Moh Zaki: Jadi Penentu di Usia Termuda
Partai ketiga menampilkan Moh Zaki Ubaidillah yang berhasil mengunci kemenangan Indonesia setelah mengatasi Justin Hoh dengan skor 21-12, 21-14.
Zaki mengaku bermain lebih percaya diri karena Indonesia sudah unggul dua poin.
“Ada sedikit lebih percaya diri, soalnya tim sudah unggul 2-0 jadi tinggal menuntaskan permainan. Kunci kemenangan pastinya lebih tenang dan fokusnya dinaikkan,” ucapnya.
Meski begitu, Zaki mengakui dirinya sempat terburu-buru di poin akhir.
“Di poin-poin terakhir sempat buru-buru ingin cepat-cepat selesai.
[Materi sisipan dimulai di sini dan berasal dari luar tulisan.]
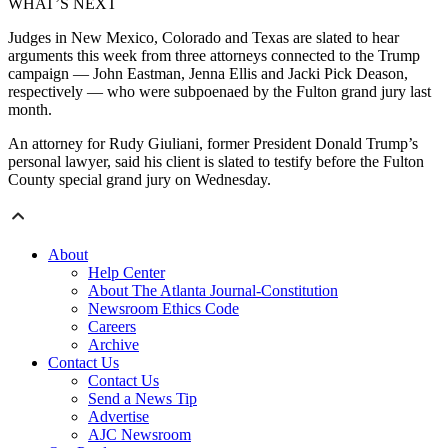
WHAT’S NEXT
Judges in New Mexico, Colorado and Texas are slated to hear
arguments this week from three attorneys connected to the Trump
campaign — John Eastman, Jenna Ellis and Jacki Pick Deason,
respectively — who were subpoenaed by the Fulton grand jury last
month.
An attorney for Rudy Giuliani, former President Donald Trump’s
personal lawyer, said his client is slated to testify before the Fulton
County special grand jury on Wednesday.
About
Help Center
About The Atlanta Journal-Constitution
Newsroom Ethics Code
Careers
Archive
Contact Us
Contact Us
Send a News Tip
Advertise
AJC Newsroom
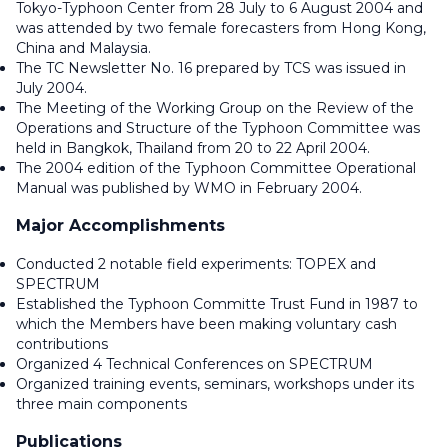
Tokyo-Typhoon Center from 28 July to 6 August 2004 and
was attended by two female forecasters from Hong Kong,
China and Malaysia.
The TC Newsletter No. 16 prepared by TCS was issued in
July 2004.
The Meeting of the Working Group on the Review of the
Operations and Structure of the Typhoon Committee was
held in Bangkok, Thailand from 20 to 22 April 2004.
The 2004 edition of the Typhoon Committee Operational
Manual was published by WMO in February 2004.
Major Accomplishments
Conducted 2 notable field experiments: TOPEX and
SPECTRUM
Established the Typhoon Committe Trust Fund in 1987 to
which the Members have been making voluntary cash
contributions
Organized 4 Technical Conferences on SPECTRUM
Organized training events, seminars, workshops under its
three main components
Publications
Pelatih bilang untuk lebih tenang dan fokus saja. Akhirnya bisa memenangkan pertandingan,” katanya.
Sebagai pemain termuda, Zaki merasa bangga karena mampu membantu Indonesia meraih medali emas dan menjadi penentu kemenangan. Ia mengatakan dirinya sangat senang, terlebih sejak awal seluruh anggota tim sudah kompak sehingga hasil tersebut dapat tercapai.
Zaki juga menyampaikan apresiasi kepada masyarakat atas dukungan dan doa yang telah diberikan. Ia menambahkan bahwa perjuangan belum selesai karena masih ada kategori perorangan, sehingga ia berharap publik terus memberikan doa untuk tim Indonesia.